Eu, poderia escolher alguns: visão de raio-X, para saber o que rola atrás daquela porta, sopro congelante, para aquele colega mala do trabalho, telepatia, para saber o que realmente pensa aquela pessoa, viagem transtemporal, para viver os melhores momentos da história ou consertar aquela burrada, teletransporte, para nunca mais chegar atrasada ou ter que passar horas no trânsito caótico, invisibilidade, para enfim, poder tomar aquele chá de sumiço.
Aqui, na vida real, nós aprendemos a desenvolver habilidades, que, se não são classificadas como paranormais, são, no mínimo, “nadanormais”. Essas habilidades nos ajudam a lidar melhor com a vida. Eu, por exemplo, falo sozinha. Não enxergo vultos ou personagens que gesticulam saudosamente. Esta é outra habilidade, a da pessoa que passeia para fora. E estou falando de outra viagem, de quem passeia para dentro.

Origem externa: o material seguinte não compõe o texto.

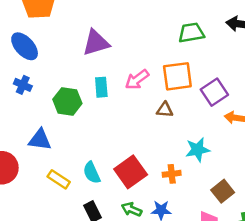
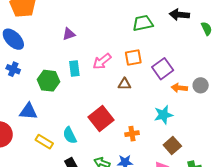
purple triangle: (96, 43) -> (69, 34), size x0.6
orange square: (177, 76) -> (133, 58), size x0.7
cyan star: (198, 150) -> (163, 115), moved
red square: (131, 172) -> (101, 118), moved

Aprendi muito nova. E criança ainda, quando minha mãe me pegava pelos cantos naquele papo-cabeça comigo mesma, eu fingia que estava cantando. Ainda hoje é assim. Outro dia estava no carro, numa conversa tensa sobre a ética dos jornais na cobertura de protestos trabalhistas, quando percebi que o motorista ao lado me olhava meio assustado. Encabulada, comecei a batucar no volante e balançar a cabeça, num ritmo assim meio sem graça.
Essa habilidade “nadanormal” já rendeu outras situações embaraçosas. Em uma delas, meu marido, ao chegar em casa e ouvir uma conversa entusiasmada, achou que tinha alguém escondido embaixo da cama ou dentro do guarda-roupa.
É diferente essa conversa de quem se esgalha por onde tem suas raízes, num malabarismo de tempos e espaços. Não são apenas conversas existências. São discussões, muitas vezes acaloradas, sobre todos os assuntos, com duas pessoas, que convivem aqui, dentro de mim.
Na vida, essas duas são uma só, claro. Ou ainda.
Mais que articular espelhos, é desvelar e construir um crescente mundo suplementar. E eu adoro esse voo solo. Gosto tanto do meu papo, que Narciso ficaria com vergonha.